Much of what we do everyday involves some kind of teaching—conveying information to others. We can be enlightened by the discussions from the educational arena on what it means to teach and how people learn. Teaching done right is really a labor of love. It’s having a mind oriented toward the future; seeing a bigger picture beyond what is actually being taught in the present.
David Magill


Affiliated with the University of Chicago, the Laboratory Schools were founded by American educator John Dewey in 1896. Director, David Magill, delivered a speech on opening day this last September. I'm sharing some of his remarks for our consideration as it has obvious application to our role as leaders:

Magill says that the faculty at the Laboratory Schools are carefully chosen not just for their expertise but “because of their character and because they believe that education can make a difference in how human beings treat each other.”

* * *

This summer I read a very interesting article with the title “Higher Education Is Stuck In the Middle Ages–Will Universities Adapt or Die Off in Our Digital World?” Its premise is that universities are losing their monopoly on higher learning to the world-wide-web, as the Internet has suddenly become the global platform for the exchange of knowledge between people. Listen to this quote:
The old style lecture, with the professor standing at the podium in front of a large group of students, is still a fixture of university life on many campuses. It’s a model that is teacher-focused, one-way, one-size-fits-all, and the student is isolated in the learning process. Yet the students, who have grown up in an interactive digital world, learn differently. Schooled on Google and Wikipedia, they want to inquire, not rely on the professor for a detailed roadmap. They want an animated conversation, not a lecture. They want an interactive education, not a broadcast one that might have been perfectly fine for the Industrial Age or even for boomers. These students are making new demands of universities, and if the universities try to ignore them, they will do so at their peril.
Just as some Universities may be at peril, I know that pre-collegiate education is in trouble at many schools, both public and private. With discovery, creativity, and well roundedness being pushed to the background while measuring success through federal and state testing programs remains politically popular, it is not surprising that both home instruction and on-line programs keep growing at exponential rates.
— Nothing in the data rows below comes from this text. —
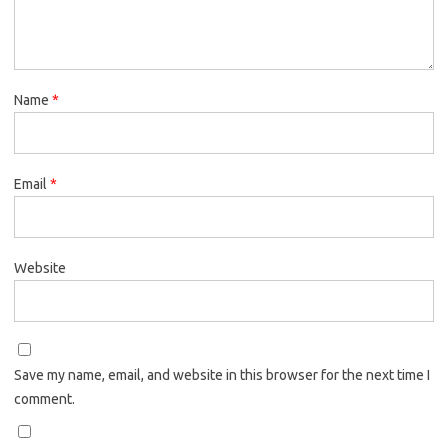
Name
*
Email
*
Website
Save my name, email, and website in this browser for the next time I
comment.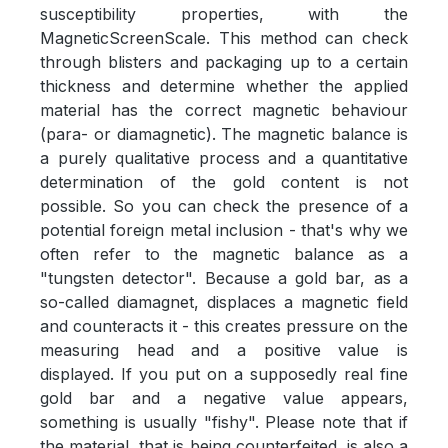
susceptibility properties, with the
MagneticScreenScale. This method can check
through blisters and packaging up to a certain
thickness and determine whether the applied
material has the correct magnetic behaviour
(para- or diamagnetic). The magnetic balance is
a purely qualitative process and a quantitative
determination of the gold content is not
possible. So you can check the presence of a
potential foreign metal inclusion - that's why we
often refer to the magnetic balance as a
"tungsten detector". Because a gold bar, as a
so-called diamagnet, displaces a magnetic field
and counteracts it - this creates pressure on the
measuring head and a positive value is
displayed. If you put on a supposedly real fine
gold bar and a negative value appears,
something is usually "fishy". Please note that if
the material, that is being counterfeited, is also a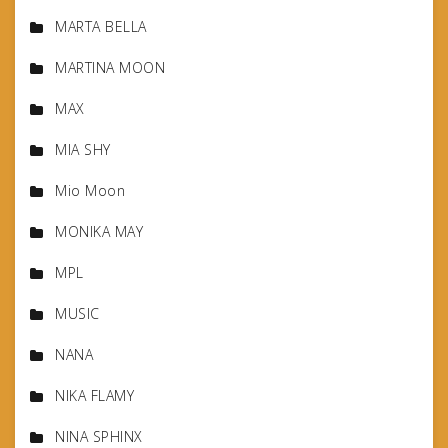
MARTA BELLA
MARTINA MOON
MAX
MIA SHY
Mio Moon
MONIKA MAY
MPL
MUSIC
NANA
NIKA FLAMY
NINA SPHINX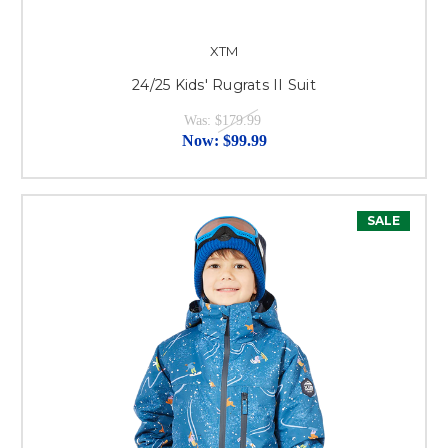
XTM
24/25 Kids' Rugrats II Suit
Was:
$179.99
Now:
$99.99
SALE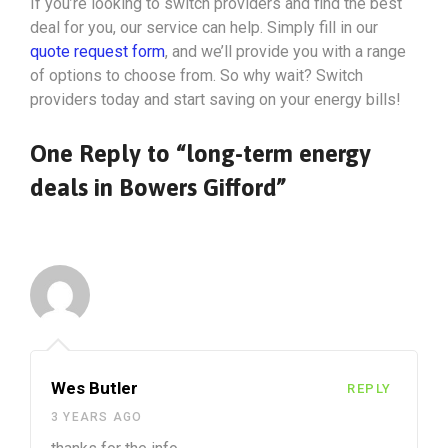
If you’re looking to switch providers and find the best
deal for you, our service can help. Simply fill in our
quote request form
, and we’ll provide you with a range
of options to choose from. So why wait? Switch
providers today and start saving on your energy bills!
One Reply to “long-term energy
deals in Bowers Gifford”
Wes Butler
REPLY
3 YEARS AGO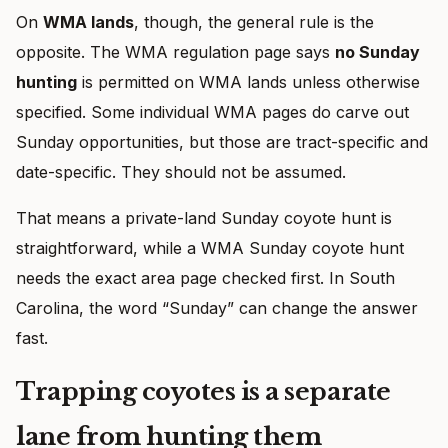
On
WMA lands
, though, the general rule is the
opposite. The WMA regulation page says
no Sunday
hunting
is permitted on WMA lands unless otherwise
specified. Some individual WMA pages do carve out
Sunday opportunities, but those are tract-specific and
date-specific. They should not be assumed.
That means a private-land Sunday coyote hunt is
straightforward, while a WMA Sunday coyote hunt
needs the exact area page checked first. In South
Carolina, the word “Sunday” can change the answer
fast.
Trapping coyotes is a separate
lane from hunting them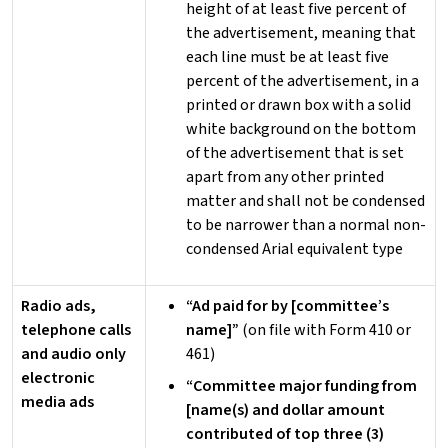
height of at least five percent of
the advertisement, meaning that
each line must be at least five
percent of the advertisement, in a
printed or drawn box with a solid
white background on the bottom
of the advertisement that is set
apart from any other printed
matter and shall not be condensed
to be narrower than a normal non-
condensed Arial equivalent type
Radio ads,
“Ad paid for by [committee’s
telephone calls
name]”
(on file with Form 410 or
and audio only
461)
electronic
“Committee major funding from
media ads
[name(s) and dollar amount
contributed of top three (3)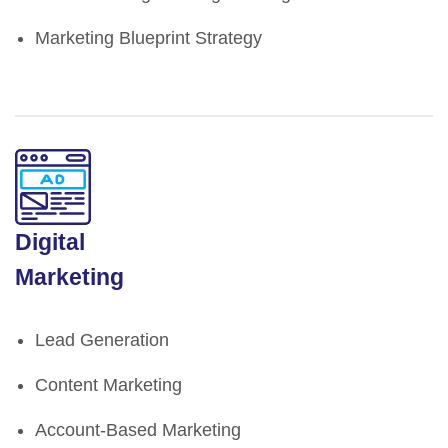
Marketing Blueprint Strategy
Digital
Marketing
Lead Generation
Content Marketing
Account-Based Marketing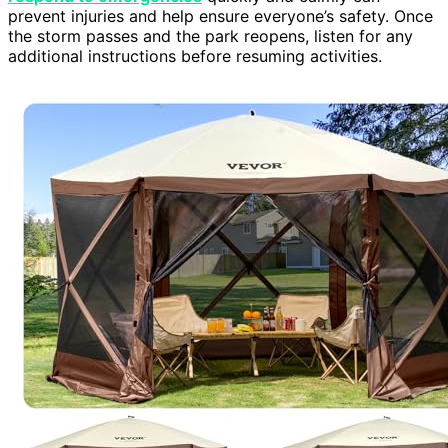
prevent injuries and help ensure everyone’s safety. Once
the storm passes and the park reopens, listen for any
additional instructions before resuming activities.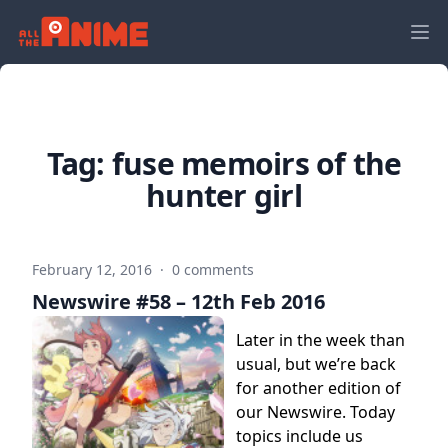
Tag:
fuse memoirs of the
hunter girl
February 12, 2016
·
0 comments
Newswire #58 – 12th Feb 2016
Later in the week than
usual, but we’re back
for another edition of
our Newswire. Today
topics include us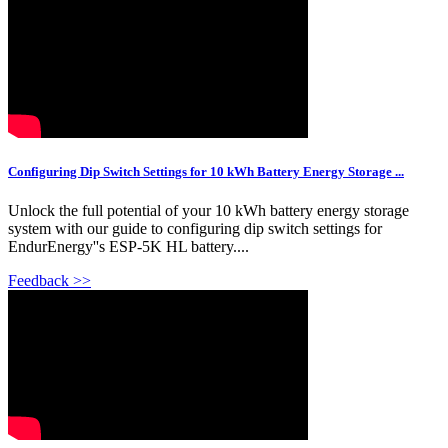
Configuring Dip Switch Settings for 10 kWh Battery Energy Storage ...
Unlock the full potential of your 10 kWh battery energy storage
system with our guide to configuring dip switch settings for
EndurEnergy''s ESP-5K HL battery....
Feedback >>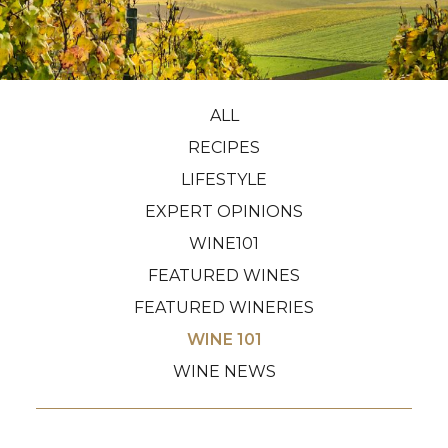
ALL
RECIPES
LIFESTYLE
EXPERT OPINIONS
WINE101
FEATURED WINES
FEATURED WINERIES
WINE 101
WINE NEWS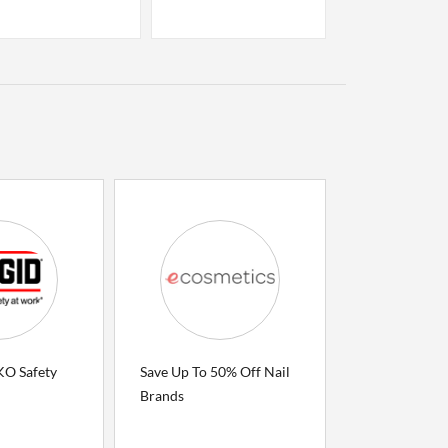
O Safety
Save Up To 50% Off Nail
Brands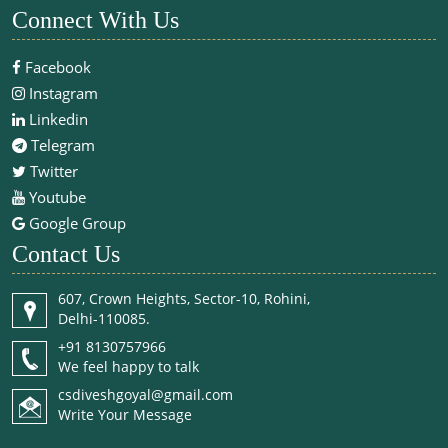
Connect With Us
Facebook
Instagram
Linkedin
Telegram
Twitter
Youtube
Google Group
Contact Us
607, Crown Heights, Sector-10, Rohini,
Delhi-110085.
+91 8130757966
We feel happy to talk
csdiveshgoyal@gmail.com
Write Your Message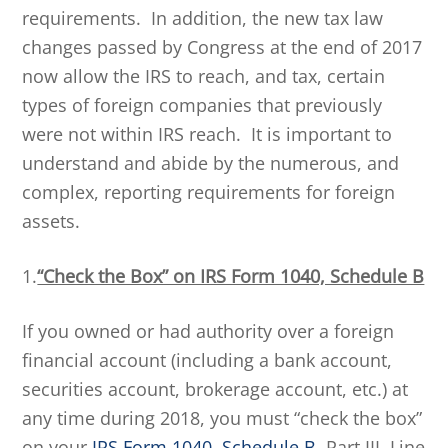
requirements. In addition, the new tax law
changes passed by Congress at the end of 2017
now allow the IRS to reach, and tax, certain
types of foreign companies that previously
were not within IRS reach. It is important to
understand and abide by the numerous, and
complex, reporting requirements for foreign
assets.
1.
“Check the Box” on IRS Form 1040, Schedule B
If you owned or had authority over a foreign
financial account (including a bank account,
securities account, brokerage account, etc.) at
any time during 2018, you must “check the box”
on your
IRS Form 1040, Schedule B
, Part III, Line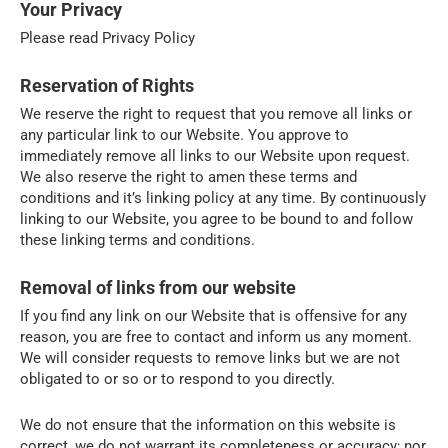
Your Privacy
Please read Privacy Policy
Reservation of Rights
We reserve the right to request that you remove all links or
any particular link to our Website. You approve to
immediately remove all links to our Website upon request.
We also reserve the right to amen these terms and
conditions and it’s linking policy at any time. By continuously
linking to our Website, you agree to be bound to and follow
these linking terms and conditions.
Removal of links from our website
If you find any link on our Website that is offensive for any
reason, you are free to contact and inform us any moment.
We will consider requests to remove links but we are not
obligated to or so or to respond to you directly.
We do not ensure that the information on this website is
correct, we do not warrant its completeness or accuracy; nor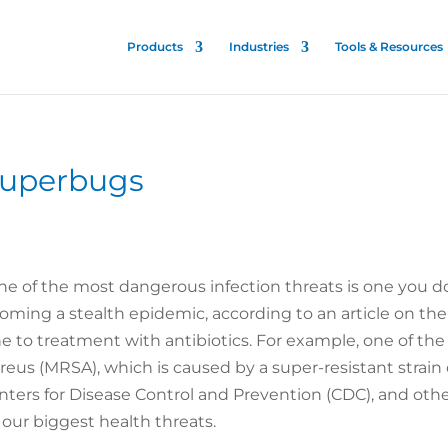
Products
Industries
Tools & Resources
 Superbugs
One of the most dangerous infection threats is one you 
ecoming a stealth epidemic, according to an article on t
ne to treatment with antibiotics. For example, one of 
reus (MRSA), which is caused by a super-resistant strain
nters for Disease Control and Prevention (CDC), and othe
 our biggest health threats.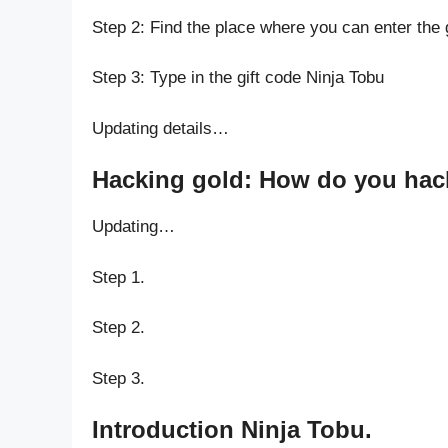
Step 2: Find the place where you can enter the 
Step 3: Type in the gift code Ninja Tobu
Updating details…
Hacking gold: How do you hack
Updating…
Step 1.
Step 2.
Step 3.
Introduction Ninja Tobu.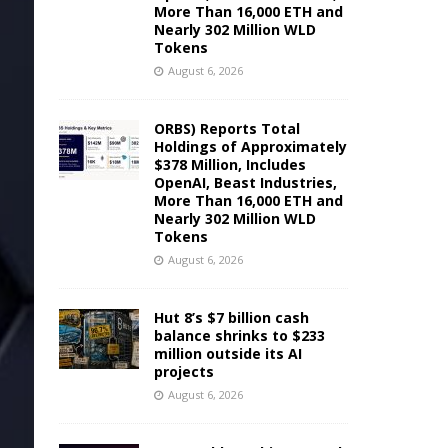
More Than 16,000 ETH and
Nearly 302 Million WLD
Tokens
August 6, 2026
ORBS) Reports Total
Holdings of Approximately
$378 Million, Includes
OpenAI, Beast Industries,
More Than 16,000 ETH and
Nearly 302 Million WLD
Tokens
August 6, 2026
Hut 8’s $7 billion cash
balance shrinks to $233
million outside its AI
projects
August 6, 2026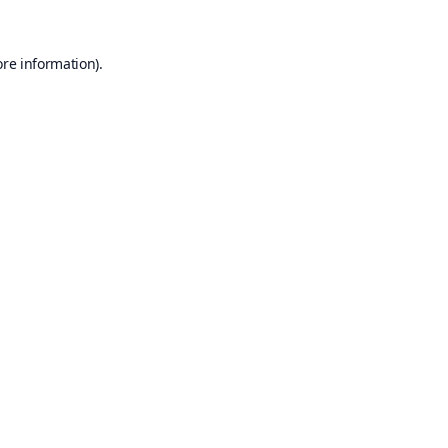
ore information).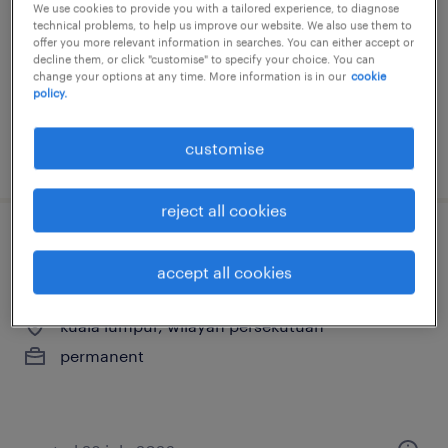
We use cookies to provide you with a tailored experience, to diagnose
bangi, selangor
technical problems, to help us improve our website. We also use them to
offer you more relevant information in searches. You can either accept or
permanent
decline them, or click "customise" to specify your choice. You can
change your options at any time. More information is in our
cookie
RM5,000 - RM10,000 per month, bonus,
policy.
oversea trips
customise
posted 25 june 2026
reject all cookies
associate consultant - sales &
accept all cookies
marketing (recruitment)
kuala lumpur, wilayah persekutuan
permanent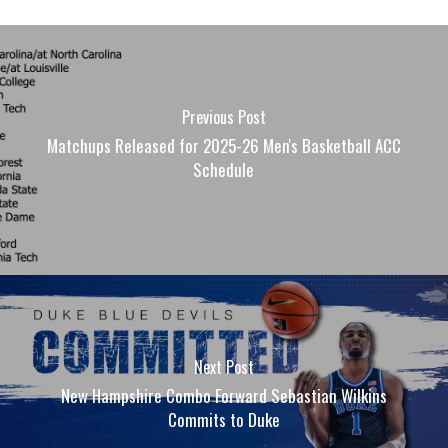
Previous Post
Matchups Released for 2025-26 Men's Basketball ACC
Schedule
Next Post
New Hampshire Combo Forward Sebastian Wilkins
Commits to Duke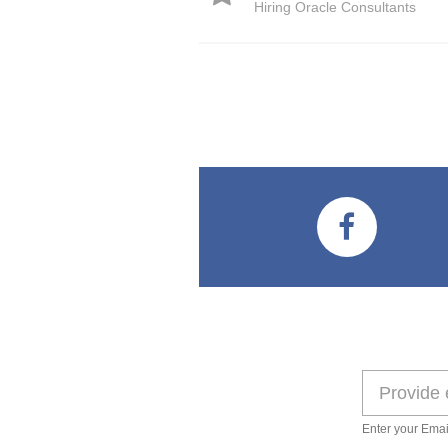
Hiring Oracle Consultants
Enter your Emai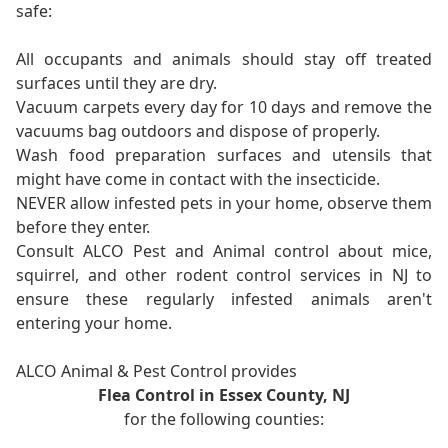
safe:
All occupants and animals should stay off treated
surfaces until they are dry.
Vacuum carpets every day for 10 days and remove the
vacuums bag outdoors and dispose of properly.
Wash food preparation surfaces and utensils that
might have come in contact with the insecticide.
NEVER allow infested pets in your home, observe them
before they enter.
Consult ALCO Pest and Animal control about mice,
squirrel, and other rodent control services in NJ to
ensure these regularly infested animals aren't
entering your home.
ALCO Animal & Pest Control provides
Flea Control in Essex County, NJ
for the following counties: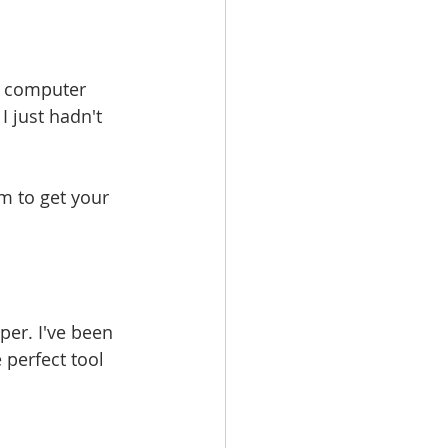
y computer 
I just hadn't 
m to get your 
per. I've been 
 perfect tool 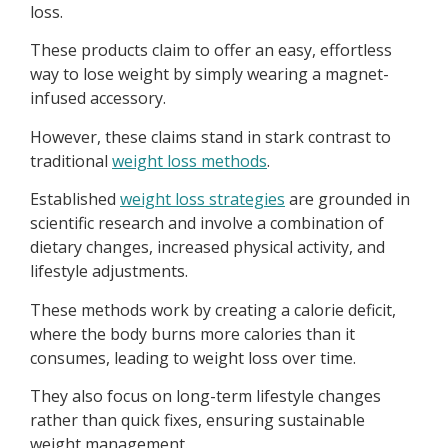
loss.
These products claim to offer an easy, effortless
way to lose weight by simply wearing a magnet-
infused accessory.
However, these claims stand in stark contrast to
traditional
weight loss methods
.
Established
weight loss strategies
are grounded in
scientific research and involve a combination of
dietary changes, increased physical activity, and
lifestyle adjustments.
These methods work by creating a calorie deficit,
where the body burns more calories than it
consumes, leading to weight loss over time.
They also focus on long-term lifestyle changes
rather than quick fixes, ensuring sustainable
weight management.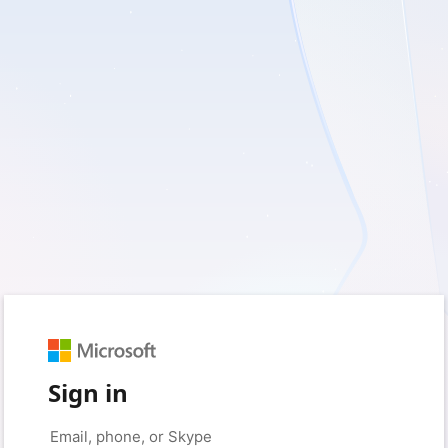
Sign in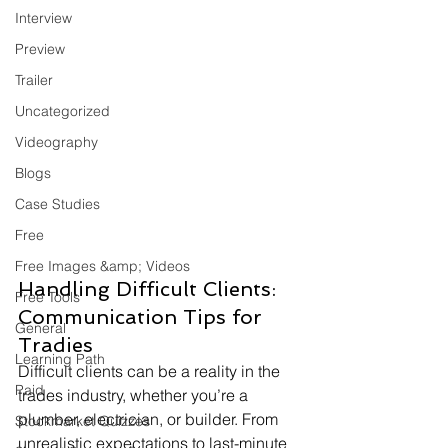
Interview
Preview
Trailer
Uncategorized
Videography
Blogs
Case Studies
Free
Free Images &amp; Videos
Handling Difficult Clients: 
Free Tools
Communication Tips for 
General
Tradies
Learning Path
Difficult clients can be a reality in the 
Paid
trades industry, whether you’re a 
plumber, electrician, or builder. From 
Stockmarket Quizzes
unrealistic expectations to last-minute 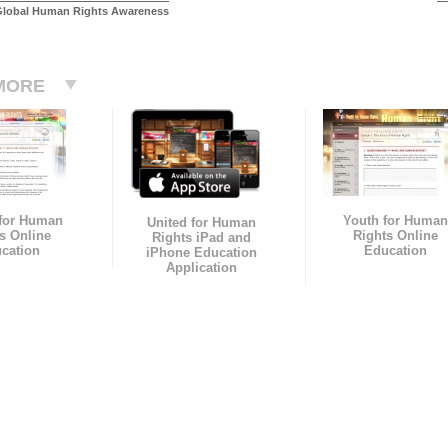
Global Human Rights Awareness
MORE
 for Human
Youth for Human
United for Human
s Online
Rights Online
Rights iPad and
cation
Education
iPhone Education
Application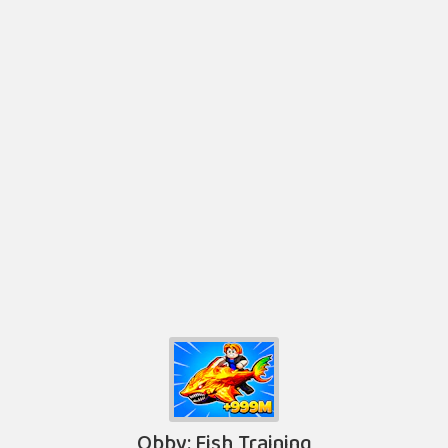
Obby: Fish Training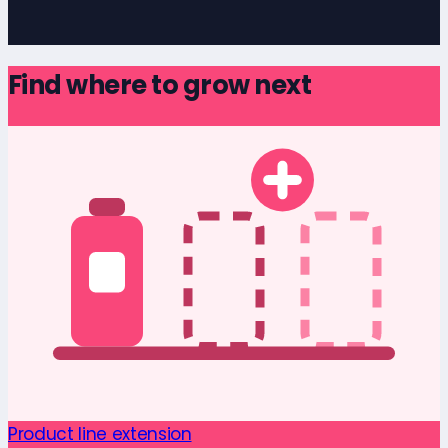
Find where to grow next
Product line extension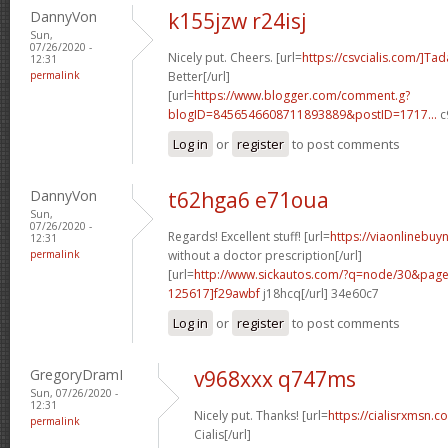
DannyVon
k155jzw r24isj
Sun,
07/26/2020 -
Nicely put. Cheers. [url=
https://csvcialis.com/]Tada
12:31
permalink
Better[/url]
[url=
https://www.blogger.com/comment.g?
blogID=8456546608711893889&postID=1717...
c
Log in
or
register
to post comments
DannyVon
t62hga6 e71oua
Sun,
07/26/2020 -
Regards! Excellent stuff! [url=
https://viaonlinebuy
12:31
permalink
without a doctor prescription[/url]
[url=
http://www.sickautos.com/?q=node/30&pa
125617]f29awbf
j18hcq[/url] 34e60c7
Log in
or
register
to post comments
GregoryDramI
v968xxx q747ms
Sun, 07/26/2020 -
12:31
Nicely put. Thanks! [url=
https://cialisrxmsn.
permalink
Cialis[/url]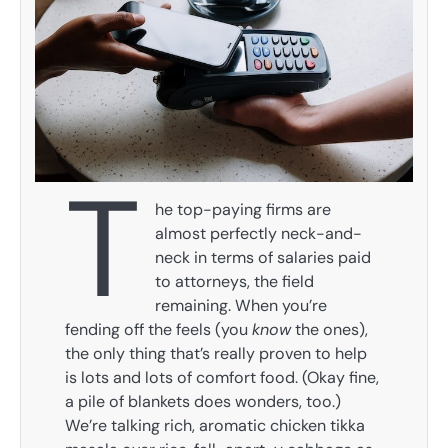
T
he top-paying firms are
almost perfectly neck-and-
neck in terms of salaries paid
to attorneys, the field
remaining. When you’re
fending off the feels (you
know
the ones),
the only thing that’s really proven to help
is lots and lots of comfort food. (Okay fine,
a pile of blankets does wonders, too.)
We’re talking rich, aromatic chicken tikka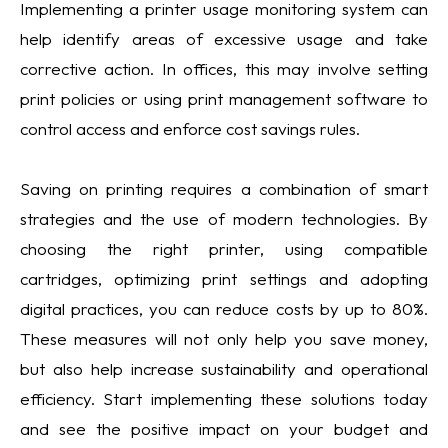
Implementing a printer usage monitoring system can
help identify areas of excessive usage and take
corrective action. In offices, this may involve setting
print policies or using print management software to
control access and enforce cost savings rules.
Saving on printing requires a combination of smart
strategies and the use of modern technologies. By
choosing the right printer, using compatible
cartridges, optimizing print settings and adopting
digital practices, you can reduce costs by up to 80%.
These measures will not only help you save money,
but also help increase sustainability and operational
efficiency. Start implementing these solutions today
and see the positive impact on your budget and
The structure of a Laboratory Schools’ education, from nursery through high school, demands thinking and learning for all, as opposed to it being an option for only the self-motivated. Do + Think = Learn was from the beginning, is today, and must in the future be our main thing.

* * *

This coming Saturday, our youngest daughter is getting married in Denver, Colorado. …During the time that I was preparing these remarks, I was also thinking ahead to her wedding and what advice I might give her. … Ironically, I found some parallels with the institution of marriage and this wonderful profession that we chose and would like to practice what I intend to say to her by sharing a few nuggets of wisdom with you.

1. Marriage is not just between two people. Inheriting your spouse’s family is part of the deal. Likewise, working with someone else’s children is not an isolated act. It is done under scrutiny, loving and otherwise, and as a member of a much larger community.

2. Marriage partners need to know, show, and grow their core values. Likewise, we need to remind ourselves why we chose this profession, be able to express what is at the core of our school’s experience, and reject complacency as we become more experienced. It is those core values, not your new home nor our buildings that, in the end, will matter the most.

3. Marriages that last and stay happy are those in which the partners keep falling in love at least once a year. Likewise, our best work occurs when we keep immersing ourselves and falling in love with what we do. So, on this first day of the 2009-2010 school year, renew your vows, and may you once again fall in love.